No me resulta nada fácil ver el cine de Tsai Ming-liang sobre todo porque algunas de sus películas pican tan, pero tan arriba, que la expectativa crece días antes. Muchas veces anhelo no haberlas visto nunca; tanto extraño esa primera visión, que hace estallar todo lo que espero del cine y mucho más, que no las reveo. El movimiento mínimo dentro de lo estático de sus planos es un regocijo. El pulso quirúrgico de la puesta en escena no deja lugar a sensaciones ambiguas, el vacío y la inmovilidad delatan todo lo que está por suceder, el sentido llega flotando hacia el espectador y uno queda esperando el abismo y el caos implícitos en sus películas. Sus planos secuencia nos dejan libres para explorarlos con un ojo curioso y ambulante, o para detenerse en detalles ínfimos mientras se espera la “acción”. El grado cero de narración en sus planos absorbe por completo las aristas de la inacción aparente.
Hace ya muchos años, en una edición del Bafici que ya no recuerdo cuál fue, pude ver El sabor de la sandia (2005) en el espléndido cine América el último día del festival. Después de los títulos en blanco y negro, una puerta se cerraba en off con un golpe fuerte y seco, y aparecía un plano filmado con un gran angular inmenso. Todo estaba quieto, el sonido sordo daba a pasillos no transitados. Nada sucedía, pero la imagen tenía una potencia descomunal. Después de una permanencia no tan exagerada, una mujer aparecía caminando y el ruido de los tacos en primer plano sonoro atravesaba el encuadre. El plano recibía una cuchillada amorosa de movimiento y todo comenzaba a circular. Lo que vino después fue un espectáculo pocas veces visto. Si no la vieron, corran ya mismo a buscarla porque se trata del ejercicio más corrosivo filmado alguna vez sobre el cine porno. En The Hole (1998) ya usaba el musical ligero para fragmentar el relato y patear el verosímil lejos, tan lejos que ya a nadie le importa. Allí está el plano secuencia que más quiero, desde el que emerge Kuei- Mei Yang cantando “Calypso” de Grace Chang, luego la cámara flota hasta el ascensor para desaparecer en un lento retroceso y continuar con el relato angustiosamente lluvioso y con varias secuencias de homenaje al slapstick.

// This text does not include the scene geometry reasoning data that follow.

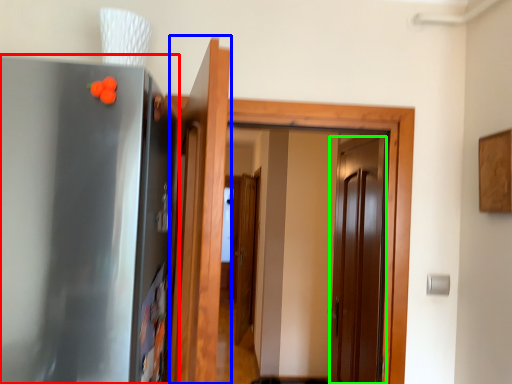 Question: Which object is the closest to the appliance (highlighted by a red box)? Choose among these: door (highlighted by a blue box) or door (highlighted by a green box).

Choices:
 (A) door
 (B) door

Answer: (A) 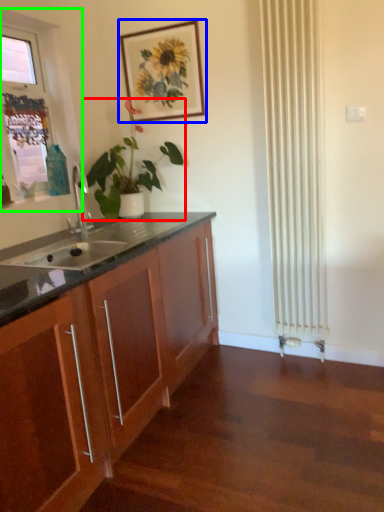 Question: Which is nearer to the houseplant (highlighted by a red box)? picture frame (highlighted by a blue box) or window frame (highlighted by a green box).

Choices:
 (A) picture frame
 (B) window frame

Answer: (A) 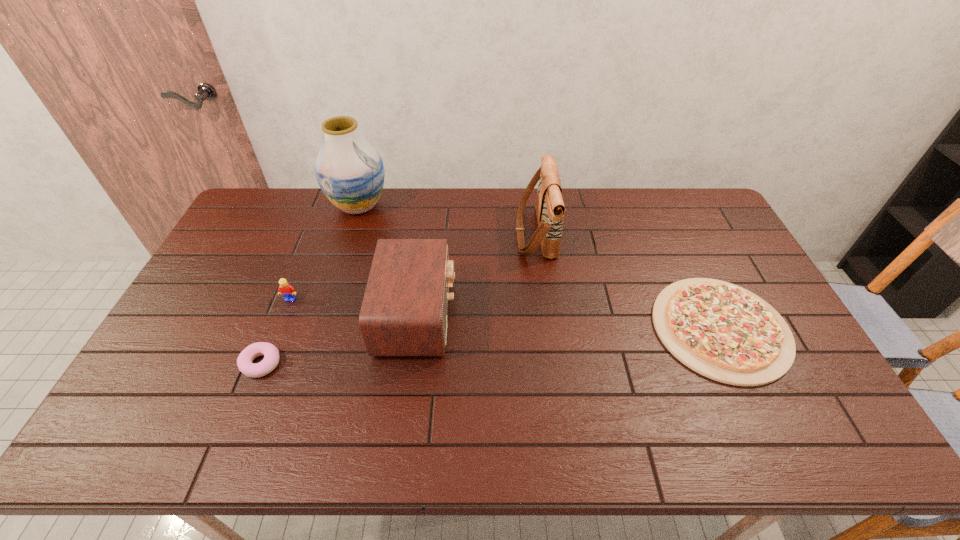 At what (x,y) coordinates should I click in order to perform the action: click on object that is the fourth nearest to the tallest object. Please return your answer as a coordinate pair (x, y). This screenshot has width=960, height=540. Looking at the image, I should click on [x=271, y=354].

This screenshot has width=960, height=540. I want to click on the closest object to the shortest object, so click(x=549, y=205).

What are the coordinates of `vacant space that satisfies the following two spatial constraints: 1. on the front panel of the radio receiver; 2. on the back side of the pizza` in the screenshot? It's located at (415, 328).

Locate an element on the screen. This screenshot has width=960, height=540. vacant region that satisfies the following two spatial constraints: 1. on the front panel of the pizza; 2. on the left side of the fourth object from left to right is located at coordinates (415, 328).

Image resolution: width=960 pixels, height=540 pixels. Identify the location of vacant space that satisfies the following two spatial constraints: 1. on the back side of the vase; 2. on the left side of the fifth tallest object. click(x=324, y=206).

Find the location of `vacant space that satisfies the following two spatial constraints: 1. on the front panel of the fourth object from left to right; 2. on the front side of the fifth tallest object`. vacant space that satisfies the following two spatial constraints: 1. on the front panel of the fourth object from left to right; 2. on the front side of the fifth tallest object is located at coordinates (410, 364).

The image size is (960, 540). In order to click on vacant area that satisfies the following two spatial constraints: 1. on the front panel of the third object from right to left; 2. on the left side of the shortest object in this screenshot , I will do `click(415, 328)`. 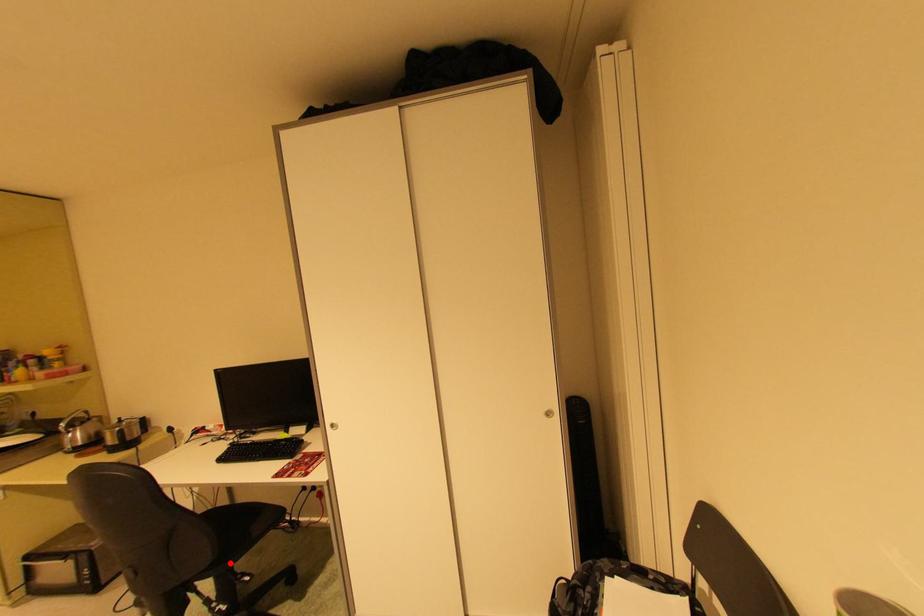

Stray Dogs (2012) es el retrato de una familia que vive en estructuras vacías de la ciudad y subsiste con la alimentación básica y el aseo imprescindible. Abandonados por su madre, los hijos viven junto a su padre –el siempre brillante Lee Kang-sheng- inmersos en una angustia escalofriante que esta vez el realizador decide exhibir como nunca antes en su filmografía: un primerísimo primer plano de Lee sosteniendo durante horas un cartel mientras llora paralizado en el medio de la dinámica de una ciudad híper transitada, ventosa y mojada por completo. Sus ojos están a punto de estallar y canta una canción de desesperanza agobiado por su marginalidad y la de su familia.
El agua, una vez más, cae insistentemente como en toda su filmografía, en este caso la lluvia es todo el tiempo una amenaza y nos agita, suma peso a la ya dura realidad de nuestros personajes que, cuando no llueve, caminan en una playa húmeda, triste y desierta en busca de reposo. El mundo en el que viven está colmado de falencias afectivas y materiales. Tsai vuelve a él para subrayar la angustia de Lee en un llanto desgarrador y etílico, otra rareza en su filmografía, así como la ambigüedad de no terminar de descifrar si sus hijos están presentes o no en ese plano. Juego nuevo en el cine de Tsai este de esconder información o transpolar personajes, como hace con la figura de la madre. También Lee tiene ese contorneo que aquejaba al personaje en El río (1997), muy sutil esta vez pero claramente referido. Y el final homenajea el superlativo final de Viva el amor (1994). Los 140 minutos de Stray Dogs no se hacen sentir por el virtuosismo de sus planos y la fluidez narrativa de su estilo, en este caso bastante menos sutil que en muchas de sus películas anteriores.
Journey To The West (Francia/Taiwan, 2013), de Tsai Ming-liang, c/Lee Kang Sheng, Denis Lavant, 56′.